--- Material shown Enclosed Below ---
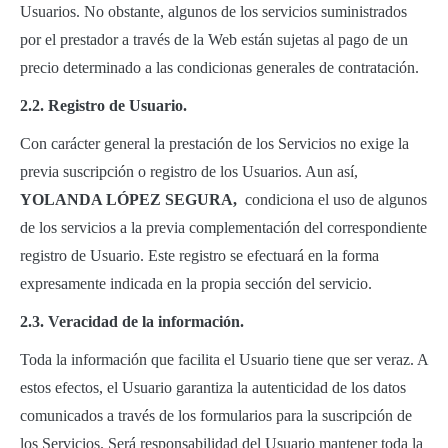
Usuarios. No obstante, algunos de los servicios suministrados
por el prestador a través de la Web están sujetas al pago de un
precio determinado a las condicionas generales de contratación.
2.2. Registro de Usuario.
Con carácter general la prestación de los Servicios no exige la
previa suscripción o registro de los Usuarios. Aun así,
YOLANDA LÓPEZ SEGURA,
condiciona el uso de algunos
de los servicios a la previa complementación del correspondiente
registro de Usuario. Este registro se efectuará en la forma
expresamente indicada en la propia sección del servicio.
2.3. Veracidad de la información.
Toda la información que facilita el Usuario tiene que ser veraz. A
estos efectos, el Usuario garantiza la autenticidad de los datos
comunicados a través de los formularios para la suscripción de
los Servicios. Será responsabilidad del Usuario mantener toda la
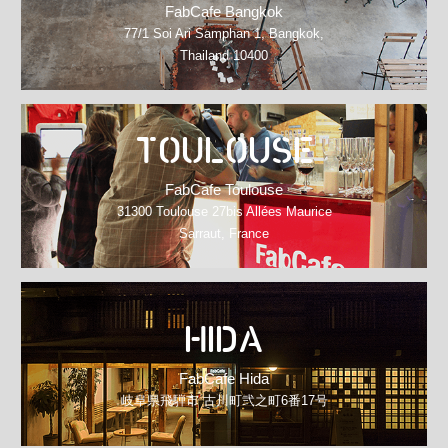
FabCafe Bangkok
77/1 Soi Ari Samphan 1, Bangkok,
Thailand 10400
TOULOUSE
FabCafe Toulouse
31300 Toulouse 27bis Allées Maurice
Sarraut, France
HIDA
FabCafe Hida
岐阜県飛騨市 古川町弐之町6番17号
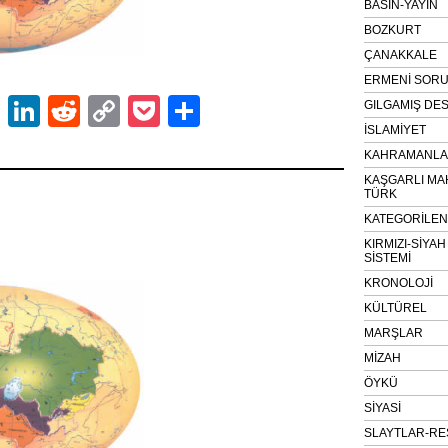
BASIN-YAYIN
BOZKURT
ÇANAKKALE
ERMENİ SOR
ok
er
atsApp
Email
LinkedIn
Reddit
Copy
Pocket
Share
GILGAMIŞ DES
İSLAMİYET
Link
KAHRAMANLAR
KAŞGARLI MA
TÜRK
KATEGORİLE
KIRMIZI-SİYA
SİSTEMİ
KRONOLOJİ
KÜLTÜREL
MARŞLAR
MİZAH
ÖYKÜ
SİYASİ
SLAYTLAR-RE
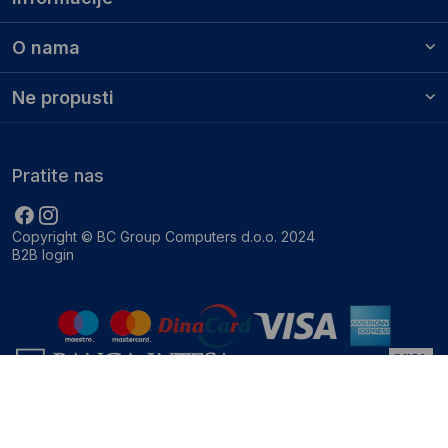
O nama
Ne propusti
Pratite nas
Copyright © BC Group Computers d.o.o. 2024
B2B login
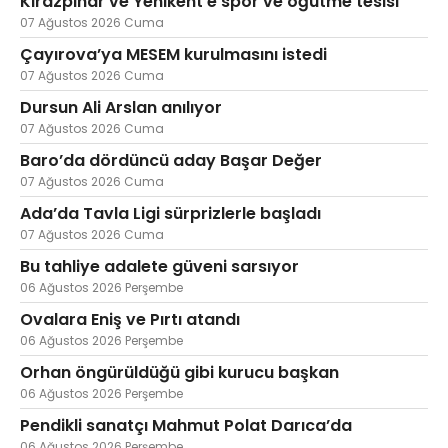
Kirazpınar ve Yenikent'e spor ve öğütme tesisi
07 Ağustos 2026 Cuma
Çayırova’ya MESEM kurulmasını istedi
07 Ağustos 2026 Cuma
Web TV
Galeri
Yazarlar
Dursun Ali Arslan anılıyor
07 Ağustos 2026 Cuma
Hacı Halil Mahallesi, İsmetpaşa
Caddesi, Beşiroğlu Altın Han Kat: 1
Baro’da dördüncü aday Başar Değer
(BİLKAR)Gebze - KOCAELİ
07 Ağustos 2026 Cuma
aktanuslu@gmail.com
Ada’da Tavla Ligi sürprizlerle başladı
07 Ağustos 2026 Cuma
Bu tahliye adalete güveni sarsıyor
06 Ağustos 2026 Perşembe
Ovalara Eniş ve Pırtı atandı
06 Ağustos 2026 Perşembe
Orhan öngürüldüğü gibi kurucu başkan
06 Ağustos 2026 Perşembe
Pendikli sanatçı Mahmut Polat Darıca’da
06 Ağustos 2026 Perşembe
--- End of Enclosed Material shown ---
After examining the listing, give only the count of lines holding the string "información".

2